On 17 November 2020, the charterer produced a certificate dated 12 November 2020 of the BMSI’s net tangible asset value which adopted a valuation date of 15 October 2020 showing a value of approximately US$21 million (the “BMSI net value certificate”). The only difference with its gross value certificate was the item of liabilities of approximately US $2.1 million.
BMSI’s mining operations were conducted on customary land (parcel number 298-005-1 known as “Western Rennell”) pursuant to rights granted under Heads of Agreement dated 21 March 2014 entered into by Asia Pacific Investment Development with the charterer and BMSI, granting them the sole and exclusive right for 25 years to mine, market and sell the bauxite in return for a royalty fee.
The shipowner’s case was that the BMSI undertaking was of no value because Solomon Islands Government had stripped BMSI of its mining rights and fixed assets and that the charterer must have been aware of this on 15 October 2020 when the undertaking was given. The shipowner had produced a Minute dated 19 October 2020 issued by the Registrar of Titles of the Registrar General’s Office of the Solomon Islands rectifying the registration of Western Rennell through revocation of the registration (“the revocation letter”). The Registrar considered the registration unlawful since customary land can only be acquired under Part V by Solomon Islands Government and/or Provincial Governments by private treaty or compulsory acquisition for public purposes. Accordingly, the registration was revoked, returning Western Rennell to customary ownership as customary land pursuant to his powers.
The shipowner submitted (and the High Court accepted) that the land revocation adversely affected the value of the charterer’s shares in BMSI:
(i) BMSI’s ability to continue its mining operations as a going concern was a major component of its value. That was in doubt given the land registration revocation and potential cancellation of the mining lease. (ii) Ownership of the building and infrastructure (which as fixtures would vest with ownership of land), the stockpile (the rights to which were dependent on the mining lease), and potentially parts of the machinery and equipment (which may have become fixtures upon installation) was in serious doubt.
(B) The C&D undertaking
Since the date of the undertaking, the shipowner had never been notified that the charterer had received any part of the C&D proceeds. It then transpired from the shipowner’s own investigations that the underlying contracts proved to have no substance, not being true sales contracts but part of a much wider arrangement, and further, C&D denied any liability to pay such receivables.

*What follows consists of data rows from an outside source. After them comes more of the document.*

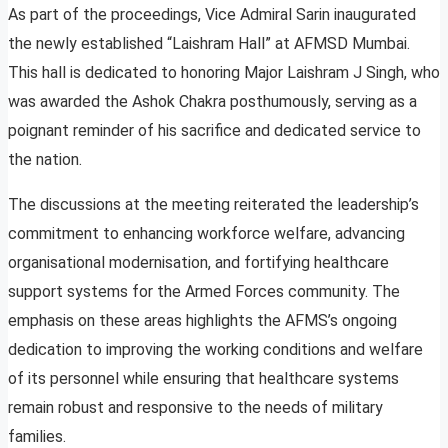
As part of the proceedings, Vice Admiral Sarin inaugurated
the newly established “Laishram Hall” at AFMSD Mumbai.
This hall is dedicated to honoring Major Laishram J Singh, who
was awarded the Ashok Chakra posthumously, serving as a
poignant reminder of his sacrifice and dedicated service to
the nation.
The discussions at the meeting reiterated the leadership’s
commitment to enhancing workforce welfare, advancing
organisational modernisation, and fortifying healthcare
support systems for the Armed Forces community. The
emphasis on these areas highlights the AFMS’s ongoing
dedication to improving the working conditions and welfare
of its personnel while ensuring that healthcare systems
remain robust and responsive to the needs of military
families.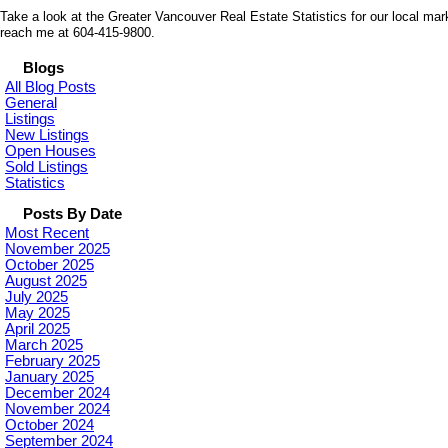
Take a look at the Greater Vancouver Real Estate Statistics for our local mar
reach me at 604-415-9800.
Blogs
All Blog Posts
General
Listings
New Listings
Open Houses
Sold Listings
Statistics
Posts By Date
Most Recent
November 2025
October 2025
August 2025
July 2025
May 2025
April 2025
March 2025
February 2025
January 2025
December 2024
November 2024
October 2024
September 2024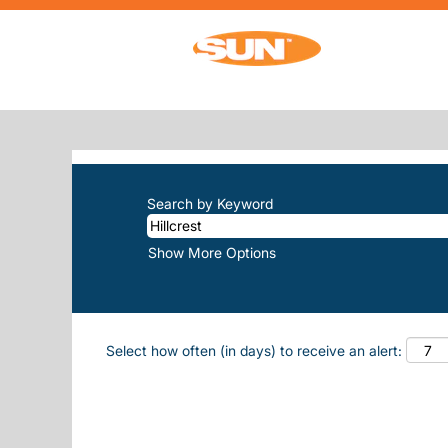
(current pa
Home
|
Hillcrest at Sun, Inc.
SEARCH RESULTS FOR
"HILLCRE
There are currently no open positions m
The 10 most recent jobs posted by Sun, 
Search by Keyword
Show More Options
Select how often (in days) to receive an alert: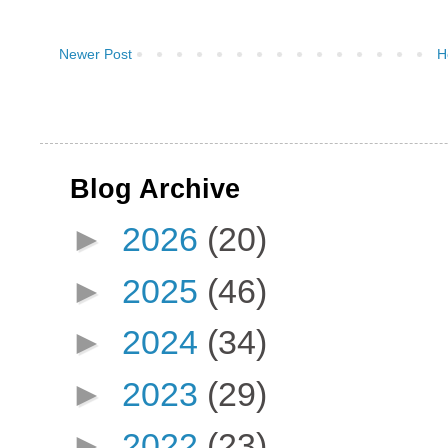
Newer Post
H
Blog Archive
►
2026
(20)
►
2025
(46)
►
2024
(34)
►
2023
(29)
►
2022
(23)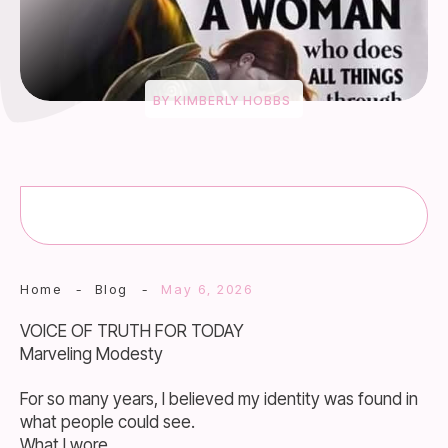
BY
KIMBERLY HOBBS
Home
-
Blog
-
May 6, 2026
VOICE OF TRUTH FOR TODAY
Marveling Modesty
For so many years, I believed my identity was found in
what people could see.
What I wore.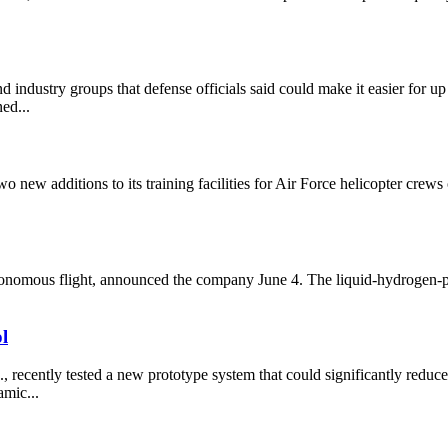
dustry groups that defense officials said could make it easier for up t
ned...
 new additions to its training facilities for Air Force helicopter cr
utonomous flight, announced the company June 4. The liquid-hydrogen-p
l
ently tested a new prototype system that could significantly reduce th
amic...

The charterer made no submissions in response. In those circumstances, it was irrefutable that the charterer knew that the C&D undertaking was worthless when it was given.
Conclusion on risk of dissipation
Bearing in mind the applicable principles set out in Convoy, looking at the evidence holistically, the shipowner had demonstrated dishonest and fraudulent conduct on the charterer’s part in relation to matters that form the basis of the claims. The charterer’s lack of integrity was amply borne out by the evidence.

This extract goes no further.